Lifestyle changes may help BPH

Anthony L. Komaroff Universal Uclick

DEAR DOCTOR K: I have BPH. I have some urinary symptoms, but because I work from home they’re not difficult to manage. Is there any danger in not actively treating my condition?

DEAR READER: Benign prostatic hyperplasia, or BPH, is the most common cause of prostate enlargement. As the name suggests, BPH is harmless; it does not lead to prostate cancer.

Up to two-thirds of men with BPH never develop any symptoms. Others find that BPH can make life miserable. You seem to be somewhere in between.

The most common symptoms of BPH involve changes or problems with urination. They include:

• a hesitant, interrupted or weak urine stream;

• a strong urge to urinate repeatedly throughout the day and night, even if there’s not a lot of urine in the bladder;

• leaking or dribbling urine;

• a sense of incomplete emptying;

• more frequent urination, especially at night.

If your symptoms don’t bother you too much, you and your doctor may choose to do nothing other than watchful waiting. This involves regular monitoring but no treatment. Most physicians advise against active treatment for men with mild symptoms because the side effects of the treatment can outweigh the potential benefits.

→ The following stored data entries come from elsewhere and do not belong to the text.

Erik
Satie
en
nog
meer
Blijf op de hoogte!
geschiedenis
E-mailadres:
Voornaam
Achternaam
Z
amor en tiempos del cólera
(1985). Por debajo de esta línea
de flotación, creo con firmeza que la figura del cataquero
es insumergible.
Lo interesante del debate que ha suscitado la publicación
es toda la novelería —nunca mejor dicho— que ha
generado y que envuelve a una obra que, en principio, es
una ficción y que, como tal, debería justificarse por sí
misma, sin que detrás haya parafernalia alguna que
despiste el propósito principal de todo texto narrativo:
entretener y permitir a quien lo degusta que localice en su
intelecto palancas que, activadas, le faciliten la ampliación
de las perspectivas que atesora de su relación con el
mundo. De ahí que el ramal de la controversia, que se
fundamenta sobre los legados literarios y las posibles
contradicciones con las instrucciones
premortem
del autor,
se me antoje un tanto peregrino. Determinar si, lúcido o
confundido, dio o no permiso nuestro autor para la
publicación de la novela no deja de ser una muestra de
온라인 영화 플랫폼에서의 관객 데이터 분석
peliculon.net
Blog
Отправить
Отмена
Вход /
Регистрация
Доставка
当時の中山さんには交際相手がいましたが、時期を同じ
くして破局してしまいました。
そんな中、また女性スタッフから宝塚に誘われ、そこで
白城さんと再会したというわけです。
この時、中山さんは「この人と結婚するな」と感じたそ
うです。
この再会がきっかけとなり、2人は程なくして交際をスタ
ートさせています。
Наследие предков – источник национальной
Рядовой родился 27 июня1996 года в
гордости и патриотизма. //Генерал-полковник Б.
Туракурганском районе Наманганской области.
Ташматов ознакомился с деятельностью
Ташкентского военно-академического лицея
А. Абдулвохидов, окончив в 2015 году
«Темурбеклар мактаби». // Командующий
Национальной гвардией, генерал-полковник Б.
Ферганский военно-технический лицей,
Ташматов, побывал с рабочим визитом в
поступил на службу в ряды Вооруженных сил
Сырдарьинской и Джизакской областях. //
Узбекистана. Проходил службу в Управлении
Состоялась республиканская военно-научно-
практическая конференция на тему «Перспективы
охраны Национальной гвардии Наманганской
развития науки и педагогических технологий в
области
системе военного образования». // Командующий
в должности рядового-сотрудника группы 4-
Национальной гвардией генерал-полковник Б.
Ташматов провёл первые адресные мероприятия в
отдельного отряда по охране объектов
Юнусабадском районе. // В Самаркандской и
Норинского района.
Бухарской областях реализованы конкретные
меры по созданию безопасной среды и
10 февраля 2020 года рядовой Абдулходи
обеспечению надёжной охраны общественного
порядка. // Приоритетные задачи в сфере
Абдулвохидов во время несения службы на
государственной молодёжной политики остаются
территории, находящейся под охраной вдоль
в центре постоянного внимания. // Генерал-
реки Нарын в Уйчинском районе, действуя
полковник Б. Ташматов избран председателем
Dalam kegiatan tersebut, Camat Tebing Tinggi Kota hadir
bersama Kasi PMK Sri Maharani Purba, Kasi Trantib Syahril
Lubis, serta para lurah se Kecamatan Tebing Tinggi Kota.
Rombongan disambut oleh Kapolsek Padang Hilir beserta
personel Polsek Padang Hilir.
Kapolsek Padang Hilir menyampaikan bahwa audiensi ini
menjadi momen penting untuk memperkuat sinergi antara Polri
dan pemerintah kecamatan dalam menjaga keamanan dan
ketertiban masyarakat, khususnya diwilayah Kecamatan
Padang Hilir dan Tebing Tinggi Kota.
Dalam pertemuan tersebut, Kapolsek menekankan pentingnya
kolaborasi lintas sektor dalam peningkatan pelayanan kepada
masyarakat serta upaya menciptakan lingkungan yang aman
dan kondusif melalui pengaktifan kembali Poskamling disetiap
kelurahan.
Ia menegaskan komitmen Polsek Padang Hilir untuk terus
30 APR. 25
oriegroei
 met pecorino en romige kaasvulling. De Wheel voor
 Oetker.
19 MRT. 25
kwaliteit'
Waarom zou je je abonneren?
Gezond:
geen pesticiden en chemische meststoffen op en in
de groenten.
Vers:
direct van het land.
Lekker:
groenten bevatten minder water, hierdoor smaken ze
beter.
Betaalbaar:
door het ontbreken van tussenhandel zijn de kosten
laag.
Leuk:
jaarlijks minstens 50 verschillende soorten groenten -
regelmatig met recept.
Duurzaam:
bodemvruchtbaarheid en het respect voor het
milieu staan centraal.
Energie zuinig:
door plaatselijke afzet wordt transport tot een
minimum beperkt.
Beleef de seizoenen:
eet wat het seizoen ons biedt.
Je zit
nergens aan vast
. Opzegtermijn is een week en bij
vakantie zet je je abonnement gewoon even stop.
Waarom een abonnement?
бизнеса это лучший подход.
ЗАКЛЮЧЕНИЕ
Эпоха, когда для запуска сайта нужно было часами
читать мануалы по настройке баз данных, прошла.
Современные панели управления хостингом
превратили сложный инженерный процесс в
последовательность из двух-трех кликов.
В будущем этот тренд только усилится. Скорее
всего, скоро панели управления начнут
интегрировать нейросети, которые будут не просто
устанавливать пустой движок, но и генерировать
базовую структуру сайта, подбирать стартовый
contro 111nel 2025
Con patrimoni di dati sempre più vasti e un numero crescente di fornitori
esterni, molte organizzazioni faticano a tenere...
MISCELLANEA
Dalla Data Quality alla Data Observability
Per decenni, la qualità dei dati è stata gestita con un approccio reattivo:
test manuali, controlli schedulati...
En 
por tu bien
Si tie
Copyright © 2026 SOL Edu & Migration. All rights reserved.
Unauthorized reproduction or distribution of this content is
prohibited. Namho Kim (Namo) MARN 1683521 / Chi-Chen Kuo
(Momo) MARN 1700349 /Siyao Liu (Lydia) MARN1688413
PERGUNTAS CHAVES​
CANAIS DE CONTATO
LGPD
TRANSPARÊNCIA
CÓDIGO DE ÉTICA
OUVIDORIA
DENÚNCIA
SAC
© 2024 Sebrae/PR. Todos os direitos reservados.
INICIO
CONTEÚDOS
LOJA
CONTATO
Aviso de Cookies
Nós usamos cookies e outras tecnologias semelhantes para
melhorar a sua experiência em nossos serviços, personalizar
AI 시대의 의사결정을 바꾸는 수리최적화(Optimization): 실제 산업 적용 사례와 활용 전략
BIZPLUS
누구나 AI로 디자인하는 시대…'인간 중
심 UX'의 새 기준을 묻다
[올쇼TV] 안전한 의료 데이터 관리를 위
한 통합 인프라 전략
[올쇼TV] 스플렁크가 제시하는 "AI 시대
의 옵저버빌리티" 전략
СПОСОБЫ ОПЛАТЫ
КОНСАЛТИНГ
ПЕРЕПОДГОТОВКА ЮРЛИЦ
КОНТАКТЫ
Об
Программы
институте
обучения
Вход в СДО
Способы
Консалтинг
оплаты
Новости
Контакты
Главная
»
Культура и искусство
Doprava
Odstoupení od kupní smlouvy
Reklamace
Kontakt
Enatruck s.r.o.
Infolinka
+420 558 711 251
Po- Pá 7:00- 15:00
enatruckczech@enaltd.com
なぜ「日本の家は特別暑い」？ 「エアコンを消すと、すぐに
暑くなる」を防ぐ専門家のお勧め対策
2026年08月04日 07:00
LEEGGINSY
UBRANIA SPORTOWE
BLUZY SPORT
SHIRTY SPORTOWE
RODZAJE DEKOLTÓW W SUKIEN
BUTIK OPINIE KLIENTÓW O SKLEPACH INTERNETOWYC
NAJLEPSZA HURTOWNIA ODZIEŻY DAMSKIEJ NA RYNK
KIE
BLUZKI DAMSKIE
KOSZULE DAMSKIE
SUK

Even if you choose to forgo treatment, your doctor should regularly monitor you for complications. BPH can increase your risk of urinary tract infections and, possibly, bladder stones. The increased risk of infection comes from difficulty in fully emptying the bladder. If all the urine is not emptied out of the body, bacteria in the urine that remains inside the bladder can multiply rapidly.

Several medications exist to treat BPH Also, surgical treatments are more effective and have fewer side effects than ever before.

Usually, though, patience and lifestyle changes can give sufficient relief, and that’s what I recommend first.